Circos e teatros não estão inseridos em nenhuma categoria do edital. Foto: Vladimir Alexandre

Reportagens

Artistas criticam editais da Fundação José Augusto para Lei Aldir Blanc

Propostas não contemplam categorias específicas e a maioria não sabe onde se encaixar. Ao todo, serão R$ 9 milhões para editais

17 de setembro de 2020

Da Redação do Típico Local

O pacote de oito editais elaborado pela Fundação José Augusto (FJA) com recursos da Lei Aldir Blanc parece não ter agradado como o esperado o segmento cultural. Por enquanto estão disponíveis apenas as minutas dos editais para consulta pública (com prazo de 48h para serem encaminhadas sugestões, ou seja, até o final da tarde desta quinta-feira). O valor total de recursos é de R$ 9,9 milhões, com perspectiva de contemplar pelo menos mil projetos nas diferentes categorias propostas.

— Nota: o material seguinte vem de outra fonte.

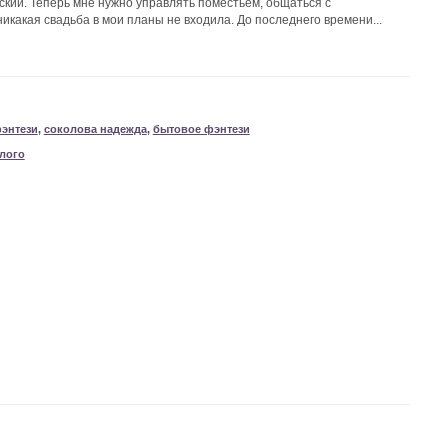
еский. Теперь мне нужно управлять поместьем, общаться с
икакая свадьба в мои планы не входила. До последнего времени...
энтези
,
соколова надежда
,
бытовое фэнтези
лого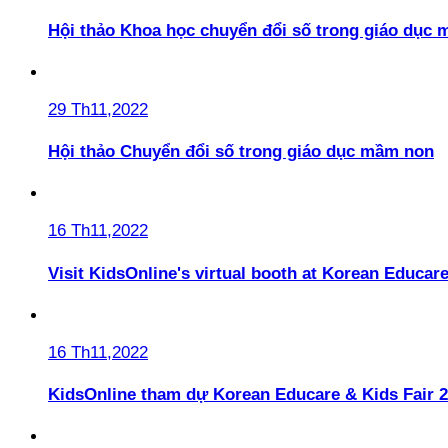
Hội thảo Khoa học chuyển đổi số trong giáo dục 
29 Th11,2022
Hội thảo Chuyển đổi số trong giáo dục mầm non
16 Th11,2022
Visit KidsOnline's virtual booth at Korean Educare
16 Th11,2022
KidsOnline tham dự Korean Educare & Kids Fair 2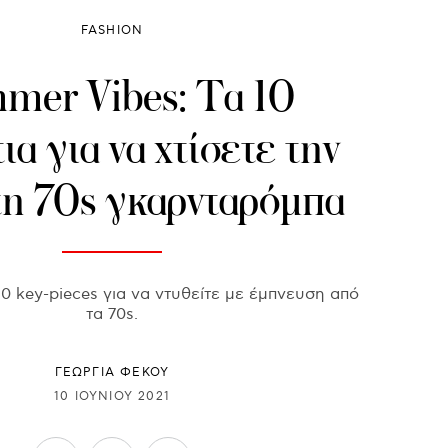
FASHION
mer Vibes: Τα 10
ια για να χτίσετε την
η 70s γκαρνταρόμπα
 key-pieces για να ντυθείτε με έμπνευση από
τα 70s.
ΓΕΩΡΓΙΑ ΦΕΚΟΥ
10 ΙΟΥΝΊΟΥ 2021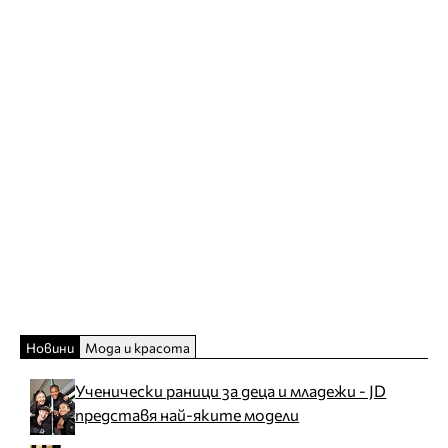
Новини
Мода и красота
Ученически раници за деца и младежи - JD
представя най-яките модели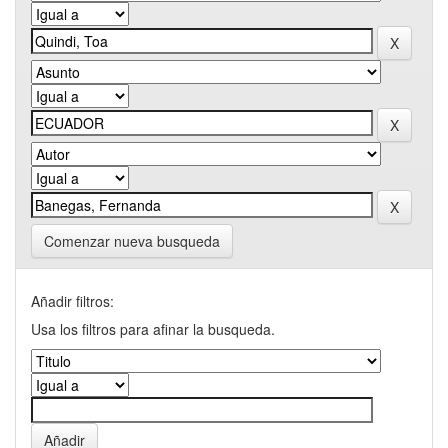
Comenzar nueva busqueda
Añadir filtros:
Usa los filtros para afinar la busqueda.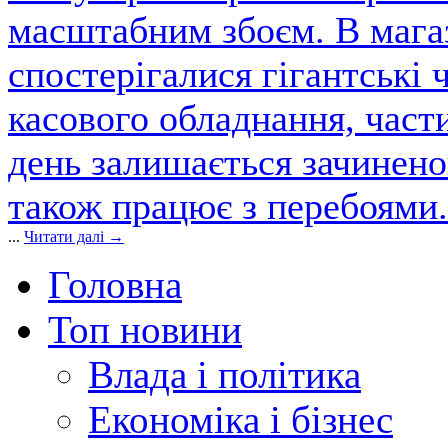
масштабним збоєм. В магаз
спостерігалися гігантські 
касового обладнання, част
день залишається зачинен
також працює з перебоями.
...
Читати далі →
Головна
Топ новини
Влада і політика
Економіка і бізнес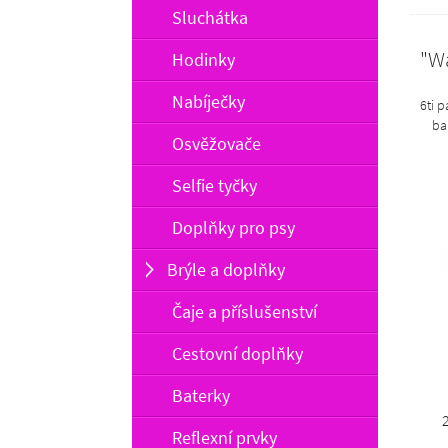
Sluchátka
"Wa
Hodinky
Nabíječky
6ti 
ba
Osvěžovače
Selfie tyčky
Doplňky pro psy
Brýle a doplňky
Čaje a příslušenství
Cestovní doplňky
Baterky
Reflexní prvky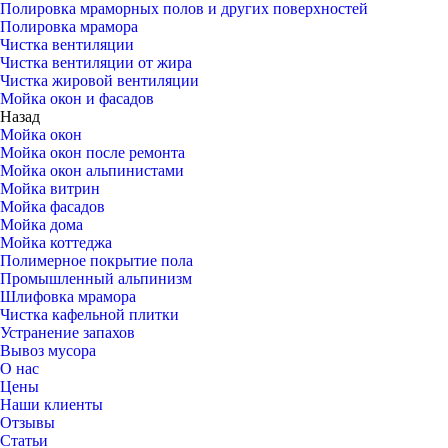
Полировка мраморных полов и других поверхностей
Полировка мрамора
Чистка вентиляции
Чистка вентиляции от жира
Чистка жировой вентиляции
Мойка окон и фасадов
Назад
Мойка окон
Мойка окон после ремонта
Мойка окон альпинистами
Мойка витрин
Мойка фасадов
Мойка дома
Мойка коттеджа
Полимерное покрытие пола
Промышленный альпинизм
Шлифовка мрамора
Чистка кафельной плитки
Устранение запахов
Вывоз мусора
О нас
Цены
Наши клиенты
Отзывы
Статьи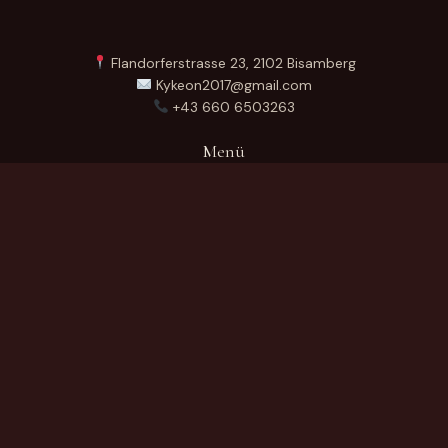
Flandorferstrasse 23, 2102 Bisamberg
Kykeon2017@gmail.com
+43 660 6503263
Menü
Startseite
Über Uns
Produkte
Kontakt
German
Produktkategorien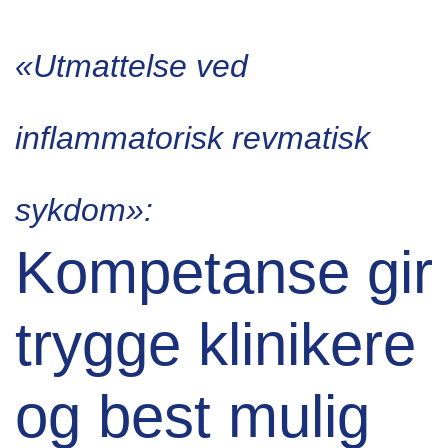
«Utmattelse ved
inflammatorisk revmatisk
sykdom»:
Kompetanse gir
trygge klinikere
og best mulig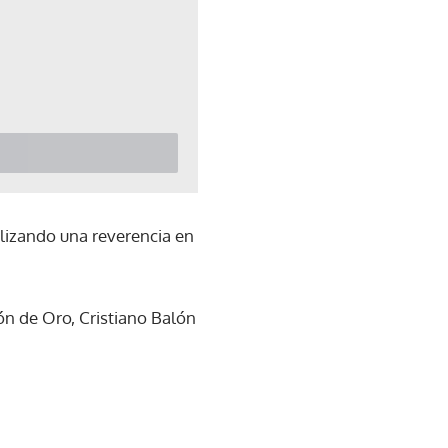
ealizando una reverencia en
ón de Oro, Cristiano Balón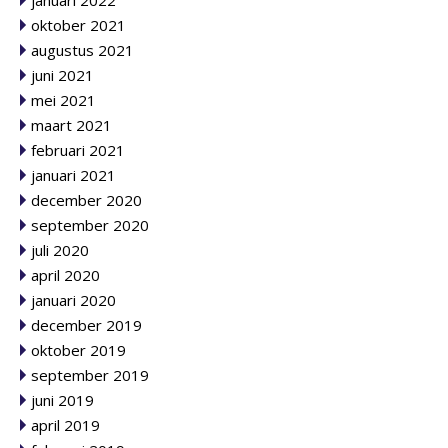
januari 2022
oktober 2021
augustus 2021
juni 2021
mei 2021
maart 2021
februari 2021
januari 2021
december 2020
september 2020
juli 2020
april 2020
januari 2020
december 2019
oktober 2019
september 2019
juni 2019
april 2019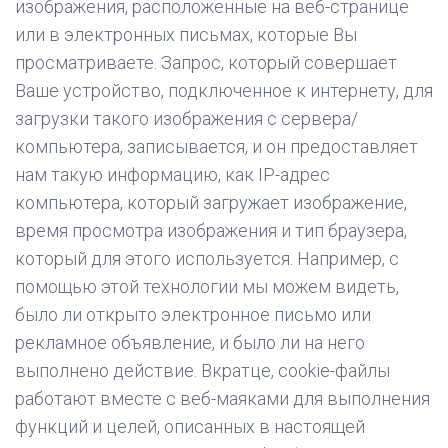
изображения, расположенные на веб-странице
или в электронных письмах, которые Вы
просматриваете. Запрос, который совершает
Ваше устройство, подключенное к интернету, для
загрузки такого изображения с сервера/
компьютера, записывается, и он предоставляет
нам ​​такую информацию, как IP-адрес
компьютера, который загружает изображение,
время просмотра изображения и тип браузера,
который для этого используется. Например, с
помощью этой технологии мы можем видеть,
было ли открыто электронное письмо или
рекламное объявление, и было ли на него
выполнено действие. Вкратце, cookie-файлы
работают вместе с веб-маяками для выполнения
функций и целей, описанных в настоящей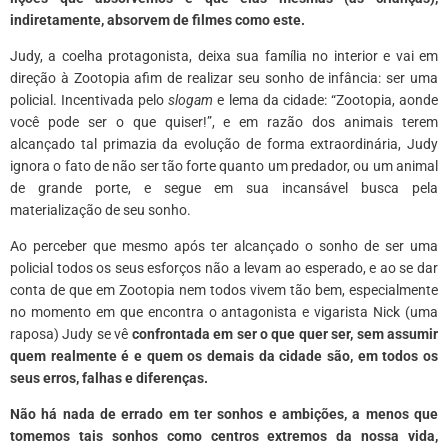
indiretamente, absorvem de filmes como este.
Judy, a coelha protagonista, deixa sua família no interior e vai em
direção à Zootopia afim de realizar seu sonho de infância: ser uma
policial. Incentivada pelo
slogam
e lema da cidade: “Zootopia, aonde
você pode ser o que quiser!”, e em razão dos animais terem
alcançado tal primazia da evolução de forma extraordinária, Judy
ignora o fato de não ser tão forte quanto um predador, ou um animal
de grande porte, e segue em sua incansável busca pela
materialização de seu sonho.
Ao perceber que mesmo após ter alcançado o sonho de ser uma
policial todos os seus esforços não a levam ao esperado, e ao se dar
conta de que em Zootopia nem todos vivem tão bem, especialmente
no momento em que encontra o antagonista e vigarista Nick (uma
raposa) Judy se vê
confrontada em ser o que quer ser, sem assumir
quem realmente é e quem os demais da cidade são, em todos os
seus erros, falhas e diferenças.
Não há nada de errado em ter sonhos e ambições, a menos que
tomemos tais sonhos como centros extremos da nossa vida,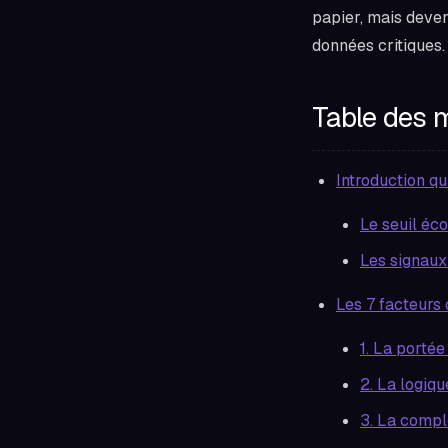
papier, mais deven
données critiques.
Table des 
Introduction q
Le seuil éc
Les signaux
Les 7 facteurs 
1. La portée
2. La logiq
3. La compl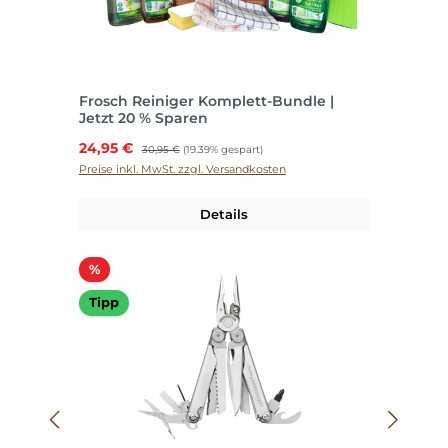
Frosch Reiniger Komplett-Bundle |
Jetzt 20 % Sparen
Verkaufspreis:
24,95 €
Regulärer Preis:
30,95 €
(19.39% gespart)
Preise inkl. MwSt. zzgl. Versandkosten
Details
Rabatt
%
Tipp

De cara surge o primeiro descontentamento. Segundo alguns produtores e artistas ouvidos pela reportagem, não há tempo suficiente para se fazer uma avaliação minuciosa dos editais. E, tendo em vista a urgência para lançar os editais, já que os recursos devem ser utilizados até dezembro [senão retornam para o cofre da Governo Federal], alguns desacreditam que sugestões mais profundas serão levadas em consideração.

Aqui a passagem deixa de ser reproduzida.